*Instructions to follow:* Report every line of the entries that contains the word "violents".

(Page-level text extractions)
══════════════════════════════

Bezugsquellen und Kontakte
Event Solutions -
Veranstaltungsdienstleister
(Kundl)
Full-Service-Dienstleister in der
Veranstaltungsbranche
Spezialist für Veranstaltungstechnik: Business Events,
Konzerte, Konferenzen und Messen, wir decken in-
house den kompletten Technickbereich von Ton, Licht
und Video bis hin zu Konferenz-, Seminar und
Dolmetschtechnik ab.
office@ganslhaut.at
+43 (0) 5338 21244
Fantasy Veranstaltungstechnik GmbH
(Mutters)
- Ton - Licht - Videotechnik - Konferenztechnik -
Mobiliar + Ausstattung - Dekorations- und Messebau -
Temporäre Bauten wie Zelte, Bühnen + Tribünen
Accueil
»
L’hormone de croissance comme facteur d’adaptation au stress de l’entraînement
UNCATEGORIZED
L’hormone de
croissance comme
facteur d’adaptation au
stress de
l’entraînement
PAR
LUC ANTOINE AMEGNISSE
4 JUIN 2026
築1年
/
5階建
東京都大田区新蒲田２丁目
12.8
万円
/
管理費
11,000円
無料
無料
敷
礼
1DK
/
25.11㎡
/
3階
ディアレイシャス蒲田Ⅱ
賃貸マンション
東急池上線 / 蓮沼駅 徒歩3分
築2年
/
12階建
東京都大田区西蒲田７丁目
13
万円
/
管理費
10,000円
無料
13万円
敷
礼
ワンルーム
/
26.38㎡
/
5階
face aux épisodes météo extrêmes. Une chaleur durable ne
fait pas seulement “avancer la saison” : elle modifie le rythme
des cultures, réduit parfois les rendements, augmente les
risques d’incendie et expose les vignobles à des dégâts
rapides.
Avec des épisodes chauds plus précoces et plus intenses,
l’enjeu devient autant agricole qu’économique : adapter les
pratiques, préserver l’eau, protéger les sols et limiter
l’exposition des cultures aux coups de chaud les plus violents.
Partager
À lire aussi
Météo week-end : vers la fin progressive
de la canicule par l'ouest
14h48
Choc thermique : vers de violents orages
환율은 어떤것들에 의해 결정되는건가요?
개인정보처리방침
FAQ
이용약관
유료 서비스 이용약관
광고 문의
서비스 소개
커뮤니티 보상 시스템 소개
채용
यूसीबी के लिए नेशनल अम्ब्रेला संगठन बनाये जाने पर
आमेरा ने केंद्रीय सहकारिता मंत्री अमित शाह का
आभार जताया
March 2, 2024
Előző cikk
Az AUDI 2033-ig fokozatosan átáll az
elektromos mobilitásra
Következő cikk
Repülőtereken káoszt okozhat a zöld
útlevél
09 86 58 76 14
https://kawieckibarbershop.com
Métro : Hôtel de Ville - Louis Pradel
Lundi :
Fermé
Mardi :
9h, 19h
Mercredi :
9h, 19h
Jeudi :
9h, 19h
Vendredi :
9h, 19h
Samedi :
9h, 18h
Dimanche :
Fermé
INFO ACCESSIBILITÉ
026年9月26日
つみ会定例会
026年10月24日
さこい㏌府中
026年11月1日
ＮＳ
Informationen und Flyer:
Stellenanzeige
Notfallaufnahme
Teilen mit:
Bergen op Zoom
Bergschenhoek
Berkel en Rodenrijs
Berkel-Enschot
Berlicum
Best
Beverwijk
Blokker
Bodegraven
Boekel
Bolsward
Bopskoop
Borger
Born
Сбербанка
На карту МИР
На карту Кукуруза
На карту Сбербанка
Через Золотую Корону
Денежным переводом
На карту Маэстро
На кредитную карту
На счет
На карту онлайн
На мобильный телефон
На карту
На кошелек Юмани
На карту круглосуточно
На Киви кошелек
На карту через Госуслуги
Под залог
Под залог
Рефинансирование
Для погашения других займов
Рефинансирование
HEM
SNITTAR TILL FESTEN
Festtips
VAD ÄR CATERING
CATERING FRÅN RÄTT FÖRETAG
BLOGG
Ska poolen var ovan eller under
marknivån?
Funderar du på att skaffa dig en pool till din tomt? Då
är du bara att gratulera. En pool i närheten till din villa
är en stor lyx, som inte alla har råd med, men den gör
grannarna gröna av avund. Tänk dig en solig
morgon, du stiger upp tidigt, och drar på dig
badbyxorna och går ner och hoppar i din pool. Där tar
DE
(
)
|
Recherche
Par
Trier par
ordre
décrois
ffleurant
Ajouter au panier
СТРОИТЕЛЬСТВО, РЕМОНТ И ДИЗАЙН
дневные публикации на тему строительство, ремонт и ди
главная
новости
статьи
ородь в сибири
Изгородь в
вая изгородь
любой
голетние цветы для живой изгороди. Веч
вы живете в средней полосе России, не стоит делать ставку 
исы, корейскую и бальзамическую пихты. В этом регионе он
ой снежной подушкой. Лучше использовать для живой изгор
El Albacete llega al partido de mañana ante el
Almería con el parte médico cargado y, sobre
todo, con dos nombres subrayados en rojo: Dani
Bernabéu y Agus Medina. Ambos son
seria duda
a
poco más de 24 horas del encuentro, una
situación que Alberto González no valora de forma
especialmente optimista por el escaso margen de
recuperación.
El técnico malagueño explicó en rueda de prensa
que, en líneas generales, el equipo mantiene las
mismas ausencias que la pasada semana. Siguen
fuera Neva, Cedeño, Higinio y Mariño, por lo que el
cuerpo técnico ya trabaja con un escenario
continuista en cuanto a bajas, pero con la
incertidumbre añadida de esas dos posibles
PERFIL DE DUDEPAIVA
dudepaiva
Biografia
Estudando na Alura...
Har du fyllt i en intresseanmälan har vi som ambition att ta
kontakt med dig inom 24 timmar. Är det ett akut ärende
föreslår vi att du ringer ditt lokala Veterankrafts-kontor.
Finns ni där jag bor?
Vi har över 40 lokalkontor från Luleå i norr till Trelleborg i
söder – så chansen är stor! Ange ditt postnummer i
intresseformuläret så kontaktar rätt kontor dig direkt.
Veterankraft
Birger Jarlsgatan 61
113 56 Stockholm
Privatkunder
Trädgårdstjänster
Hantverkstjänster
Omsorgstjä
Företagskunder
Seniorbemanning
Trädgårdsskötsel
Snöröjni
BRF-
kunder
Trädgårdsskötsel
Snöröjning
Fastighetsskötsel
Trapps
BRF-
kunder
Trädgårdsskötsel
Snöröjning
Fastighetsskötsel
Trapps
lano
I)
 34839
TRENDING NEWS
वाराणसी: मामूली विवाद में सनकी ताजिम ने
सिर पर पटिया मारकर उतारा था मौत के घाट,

══════════════════════════════

*Answer box:*
l’exposition des cultures aux coups de chaud les plus violents.
Choc thermique : vers de violents orages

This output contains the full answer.